Appellant contends the court erred in failing to state its reasons for sentencing him to state prison rather than reinstating probation.   The People  rejoin that appellant waived the issue on appeal by failing to object at the time of sentencing.  (See People v. Scott (1994) 9 Cal.4th 331, 352–353, 36 Cal.Rptr.2d 627, 885 P.2d 1040 [waiver doctrine applies, inter alia, to claims involving the sentencing court's failure to state reasons for its sentencing choices].)

Appellant contends that in this case the issue was not waived because he did not have a meaningful opportunity to object.   He relies on the following language in Scott:  “Of course, there must be a meaningful opportunity to object to the kinds of claims otherwise deemed waived by today's decision.   This opportunity can occur only if, during the course of the sentencing hearing itself and before objections are made, the parties are clearly apprised of the sentence the court intends to impose and the reasons that support any discretionary choices.”  (People v. Scott, supra, 9 Cal.4th at p. 356, 36 Cal.Rptr.2d 627, 885 P.2d 1040.)   Appellant contends that because the court did not announce a tentative ruling of its intent to impose a prison term he was denied a meaningful opportunity to object.

 We think appellant's reading of Scott is too narrow.   We do not interpret Scott 's use of the phrase “meaningful opportunity to object” to require a tentative ruling in advance of the actual sentence.   In our view, a meaningful opportunity to object means that the defendant be given the opportunity to address the court on the matter of sentence and to object to any sentence or condition thereof imposed by the court.   In short, it refers to procedural due process which, although not subject to precise definition (see, e.g., Collins v. Superior Court (1957) 150 Cal.App.2d 354, 363, 310 P.2d 103), requires notice and an opportunity to be heard.  “The fundamental requisite of due process is the opportunity to be heard at a meaningful time and in a meaningful manner.  [Citations.]”  (Cordova v. Vons Grocery Co. (1987) 196 Cal.App.3d 1526, 1531, 242 Cal.Rptr. 605.)

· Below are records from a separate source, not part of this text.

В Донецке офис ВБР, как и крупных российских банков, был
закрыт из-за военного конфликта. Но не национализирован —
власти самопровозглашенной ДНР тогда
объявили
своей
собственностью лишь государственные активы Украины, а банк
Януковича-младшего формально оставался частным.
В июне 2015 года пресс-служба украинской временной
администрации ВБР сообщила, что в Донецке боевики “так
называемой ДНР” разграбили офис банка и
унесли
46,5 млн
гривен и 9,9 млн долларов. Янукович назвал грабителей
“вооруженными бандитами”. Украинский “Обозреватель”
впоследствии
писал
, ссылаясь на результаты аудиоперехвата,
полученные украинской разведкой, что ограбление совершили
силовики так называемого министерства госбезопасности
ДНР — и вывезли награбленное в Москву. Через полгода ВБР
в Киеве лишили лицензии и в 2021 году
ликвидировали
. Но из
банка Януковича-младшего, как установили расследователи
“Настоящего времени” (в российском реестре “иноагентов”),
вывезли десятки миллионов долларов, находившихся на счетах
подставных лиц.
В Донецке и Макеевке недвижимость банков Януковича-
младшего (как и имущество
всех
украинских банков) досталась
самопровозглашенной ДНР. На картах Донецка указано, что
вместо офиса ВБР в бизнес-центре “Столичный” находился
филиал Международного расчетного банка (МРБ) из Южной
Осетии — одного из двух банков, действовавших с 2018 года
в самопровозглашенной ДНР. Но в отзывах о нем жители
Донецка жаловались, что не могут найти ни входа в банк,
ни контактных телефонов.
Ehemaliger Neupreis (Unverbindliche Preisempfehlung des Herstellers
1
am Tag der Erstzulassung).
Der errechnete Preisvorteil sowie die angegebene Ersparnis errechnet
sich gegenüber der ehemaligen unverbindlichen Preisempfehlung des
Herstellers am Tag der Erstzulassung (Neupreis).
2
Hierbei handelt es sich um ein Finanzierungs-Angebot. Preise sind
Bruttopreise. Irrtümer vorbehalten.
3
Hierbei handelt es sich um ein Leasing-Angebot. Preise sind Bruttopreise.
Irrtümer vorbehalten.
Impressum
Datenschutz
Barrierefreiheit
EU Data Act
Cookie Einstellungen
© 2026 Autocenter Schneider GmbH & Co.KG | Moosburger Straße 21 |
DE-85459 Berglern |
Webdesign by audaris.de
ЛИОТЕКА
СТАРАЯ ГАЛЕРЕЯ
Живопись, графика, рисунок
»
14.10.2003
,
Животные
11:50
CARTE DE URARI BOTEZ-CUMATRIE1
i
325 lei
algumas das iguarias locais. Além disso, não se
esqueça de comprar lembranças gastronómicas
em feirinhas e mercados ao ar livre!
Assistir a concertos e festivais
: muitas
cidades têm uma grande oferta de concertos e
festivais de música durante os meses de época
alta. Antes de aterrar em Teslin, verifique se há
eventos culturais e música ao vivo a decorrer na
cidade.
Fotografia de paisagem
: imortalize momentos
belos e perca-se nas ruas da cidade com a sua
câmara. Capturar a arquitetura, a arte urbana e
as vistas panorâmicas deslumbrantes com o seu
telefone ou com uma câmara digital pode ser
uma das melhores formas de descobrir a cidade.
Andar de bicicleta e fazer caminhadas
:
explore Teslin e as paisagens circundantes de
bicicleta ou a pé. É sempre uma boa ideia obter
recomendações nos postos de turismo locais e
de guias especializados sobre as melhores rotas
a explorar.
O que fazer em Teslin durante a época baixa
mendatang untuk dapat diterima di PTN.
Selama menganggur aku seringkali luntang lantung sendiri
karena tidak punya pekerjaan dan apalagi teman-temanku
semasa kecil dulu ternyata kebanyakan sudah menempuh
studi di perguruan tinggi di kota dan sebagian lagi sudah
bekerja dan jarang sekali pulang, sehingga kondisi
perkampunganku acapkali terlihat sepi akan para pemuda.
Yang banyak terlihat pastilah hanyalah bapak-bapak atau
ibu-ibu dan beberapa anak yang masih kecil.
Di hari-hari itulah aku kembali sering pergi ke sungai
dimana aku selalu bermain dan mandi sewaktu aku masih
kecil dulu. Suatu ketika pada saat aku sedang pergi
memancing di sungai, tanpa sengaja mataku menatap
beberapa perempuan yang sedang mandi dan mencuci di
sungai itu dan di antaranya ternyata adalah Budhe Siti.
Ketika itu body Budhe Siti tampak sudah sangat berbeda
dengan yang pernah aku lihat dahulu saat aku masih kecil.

 The record here reveals that at the time his probation was revoked appellant was in court with counsel, was given the opportunity to address the court on the sentencing issue, heard the court pronounce sentence, stated that he understood it, and voiced no objections when he received the mitigated term.   Nothing in the record suggests that appellant or defense counsel was precluded from objecting to the sentence or was in any way denied a meaningful opportunity to state his case for an alternative sentence or question the court's reasons for a prison sentence.   The record also reveals a presentence report by the probation officer recommending that probation be revoked and the previously suspended sentence be imposed.   Consequently, procedural due process—“a meaningful opportunity to object”—was provided.

 The judgment is affirmed.

HANING, Associate Justice.

PETERSON, P.J., and KING, J., concur.